* EXERCISE AIM *
Copy every entry exactly, but skip the pictures.

* THE DATA *
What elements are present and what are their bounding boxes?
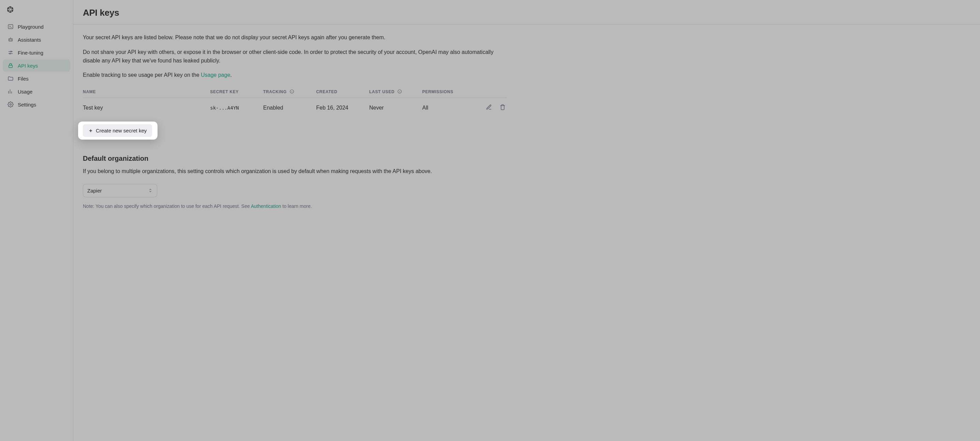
col-tracking: Tracking (263, 86, 317, 98)
sidebar-item-settings[interactable]: Settings (3, 98, 70, 110)
cell-permissions: All (422, 98, 475, 117)
note-pre: Note: You can also specify which organiz… (83, 203, 251, 209)
sidebar-item-label: Assistants (18, 37, 41, 43)
trash-icon (500, 104, 506, 110)
intro-p3: Enable tracking to see usage per API key… (83, 71, 507, 80)
gear-icon (8, 101, 14, 107)
robot-icon (8, 37, 14, 43)
intro-p3-post: . (230, 72, 232, 78)
create-secret-key-label: Create new secret key (96, 128, 146, 133)
chevron-up-down-icon (148, 188, 153, 193)
main-content: API keys Your secret API keys are listed… (73, 0, 980, 441)
cell-tracking: Enabled (263, 98, 317, 117)
plus-icon (88, 128, 93, 133)
info-icon[interactable] (397, 89, 402, 94)
col-tracking-label: Tracking (263, 89, 287, 94)
sidebar-item-playground[interactable]: Playground (3, 21, 70, 33)
page-title: API keys (83, 8, 970, 18)
sidebar-item-label: Playground (18, 24, 44, 30)
sidebar-item-api-keys[interactable]: API keys (3, 59, 70, 72)
sliders-icon (8, 50, 14, 56)
cell-name: Test key (83, 98, 210, 117)
default-org-heading: Default organization (83, 155, 507, 163)
sidebar-item-label: Files (18, 76, 29, 81)
col-permissions: Permissions (422, 86, 475, 98)
sidebar-item-assistants[interactable]: Assistants (3, 34, 70, 46)
usage-page-link[interactable]: Usage page (201, 72, 230, 78)
create-secret-key-button[interactable]: Create new secret key (83, 124, 152, 137)
sidebar-item-label: API keys (18, 63, 38, 69)
note-post: to learn more. (281, 203, 312, 209)
default-org-desc: If you belong to multiple organizations,… (83, 167, 507, 176)
terminal-icon (8, 24, 14, 30)
sidebar: Playground Assistants Fine-tuning API ke… (0, 0, 73, 441)
sidebar-item-files[interactable]: Files (3, 72, 70, 85)
svg-point-4 (11, 51, 11, 52)
col-last-used-label: Last used (369, 89, 395, 94)
api-keys-table: Name Secret key Tracking Created Last us… (83, 86, 507, 117)
sidebar-item-fine-tuning[interactable]: Fine-tuning (3, 46, 70, 59)
page-header: API keys (73, 0, 980, 25)
col-secret: Secret key (210, 86, 263, 98)
svg-point-2 (10, 40, 10, 40)
col-created: Created (316, 86, 369, 98)
cell-created: Feb 16, 2024 (316, 98, 369, 117)
create-key-spotlight: Create new secret key (78, 121, 158, 140)
intro-p1: Your secret API keys are listed below. P… (83, 34, 507, 42)
edit-icon (486, 104, 492, 110)
cell-secret: sk-...A4YN (210, 98, 263, 117)
svg-point-7 (10, 104, 11, 105)
lock-icon (8, 62, 14, 69)
chart-icon (8, 88, 14, 94)
authentication-link[interactable]: Authentication (251, 203, 281, 209)
svg-point-3 (11, 40, 12, 40)
default-org-select[interactable]: Zapier (83, 184, 157, 197)
sidebar-item-label: Fine-tuning (18, 50, 43, 56)
svg-rect-6 (9, 65, 13, 67)
table-row: Test key sk-...A4YN Enabled Feb 16, 2024… (83, 98, 507, 117)
folder-icon (8, 75, 14, 81)
cell-last-used: Never (369, 98, 423, 117)
sidebar-item-label: Settings (18, 102, 36, 107)
col-name: Name (83, 86, 210, 98)
openai-logo-icon (5, 5, 15, 15)
default-org-selected: Zapier (87, 188, 102, 193)
svg-point-5 (10, 53, 11, 54)
default-org-note: Note: You can also specify which organiz… (83, 203, 507, 209)
col-last-used: Last used (369, 86, 423, 98)
info-icon[interactable] (290, 89, 294, 94)
sidebar-item-label: Usage (18, 89, 32, 94)
delete-key-button[interactable] (498, 103, 507, 113)
sidebar-item-usage[interactable]: Usage (3, 85, 70, 97)
sidebar-nav: Playground Assistants Fine-tuning API ke… (3, 21, 70, 110)
edit-key-button[interactable] (485, 103, 493, 113)
intro-p3-pre: Enable tracking to see usage per API key… (83, 72, 201, 78)
intro-p2: Do not share your API key with others, o… (83, 48, 507, 65)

* WRITTEN SOLUTION *
What elements are present and what are their bounding boxes?
col-tracking: Tracking (263, 86, 317, 98)
sidebar-item-settings[interactable]: Settings (3, 98, 70, 110)
cell-permissions: All (422, 98, 475, 117)
note-pre: Note: You can also specify which organiz… (83, 203, 251, 209)
sidebar-item-label: Assistants (18, 37, 41, 43)
trash-icon (500, 104, 506, 110)
intro-p3: Enable tracking to see usage per API key… (83, 71, 507, 80)
gear-icon (8, 101, 14, 107)
robot-icon (8, 37, 14, 43)
intro-p3-post: . (230, 72, 232, 78)
create-secret-key-label: Create new secret key (96, 128, 146, 133)
chevron-up-down-icon (148, 188, 153, 193)
main-content: API keys Your secret API keys are listed… (73, 0, 980, 441)
cell-tracking: Enabled (263, 98, 317, 117)
plus-icon (88, 128, 93, 133)
info-icon[interactable] (397, 89, 402, 94)
col-tracking-label: Tracking (263, 89, 287, 94)
sidebar-item-playground[interactable]: Playground (3, 21, 70, 33)
page-title: API keys (83, 8, 970, 18)
sidebar-item-label: Playground (18, 24, 44, 30)
sidebar-item-api-keys[interactable]: API keys (3, 59, 70, 72)
sliders-icon (8, 50, 14, 56)
cell-name: Test key (83, 98, 210, 117)
default-org-heading: Default organization (83, 155, 507, 163)
sidebar-item-label: Files (18, 76, 29, 81)
col-permissions: Permissions (422, 86, 475, 98)
sidebar-item-assistants[interactable]: Assistants (3, 34, 70, 46)
usage-page-link[interactable]: Usage page (201, 72, 230, 78)
create-secret-key-button[interactable]: Create new secret key (83, 124, 152, 137)
sidebar-item-label: API keys (18, 63, 38, 69)
note-post: to learn more. (281, 203, 312, 209)
default-org-desc: If you belong to multiple organizations,… (83, 167, 507, 176)
terminal-icon (8, 24, 14, 30)
sidebar: Playground Assistants Fine-tuning API ke… (0, 0, 73, 441)
sidebar-item-files[interactable]: Files (3, 72, 70, 85)
svg-point-4 (11, 51, 11, 52)
col-last-used-label: Last used (369, 89, 395, 94)
api-keys-table: Name Secret key Tracking Created Last us… (83, 86, 507, 117)
sidebar-item-fine-tuning[interactable]: Fine-tuning (3, 46, 70, 59)
page-header: API keys (73, 0, 980, 25)
col-secret: Secret key (210, 86, 263, 98)
svg-point-2 (10, 40, 10, 40)
col-created: Created (316, 86, 369, 98)
cell-created: Feb 16, 2024 (316, 98, 369, 117)
create-key-spotlight: Create new secret key (78, 121, 158, 140)
intro-p1: Your secret API keys are listed below. P… (83, 34, 507, 42)
edit-icon (486, 104, 492, 110)
cell-secret: sk-...A4YN (210, 98, 263, 117)
svg-point-7 (10, 104, 11, 105)
lock-icon (8, 62, 14, 69)
chart-icon (8, 88, 14, 94)
authentication-link[interactable]: Authentication (251, 203, 281, 209)
svg-point-3 (11, 40, 12, 40)
default-org-select[interactable]: Zapier (83, 184, 157, 197)
sidebar-item-label: Fine-tuning (18, 50, 43, 56)
svg-rect-6 (9, 65, 13, 67)
table-row: Test key sk-...A4YN Enabled Feb 16, 2024… (83, 98, 507, 117)
folder-icon (8, 75, 14, 81)
cell-last-used: Never (369, 98, 423, 117)
sidebar-item-label: Settings (18, 102, 36, 107)
col-name: Name (83, 86, 210, 98)
openai-logo-icon (5, 5, 15, 15)
default-org-selected: Zapier (87, 188, 102, 193)
svg-point-5 (10, 53, 11, 54)
default-org-note: Note: You can also specify which organiz… (83, 203, 507, 209)
col-last-used: Last used (369, 86, 423, 98)
info-icon[interactable] (290, 89, 294, 94)
sidebar-item-label: Usage (18, 89, 32, 94)
delete-key-button[interactable] (498, 103, 507, 113)
sidebar-item-usage[interactable]: Usage (3, 85, 70, 97)
sidebar-nav: Playground Assistants Fine-tuning API ke… (3, 21, 70, 110)
edit-key-button[interactable] (485, 103, 493, 113)
intro-p3-pre: Enable tracking to see usage per API key… (83, 72, 201, 78)
intro-p2: Do not share your API key with others, o… (83, 48, 507, 65)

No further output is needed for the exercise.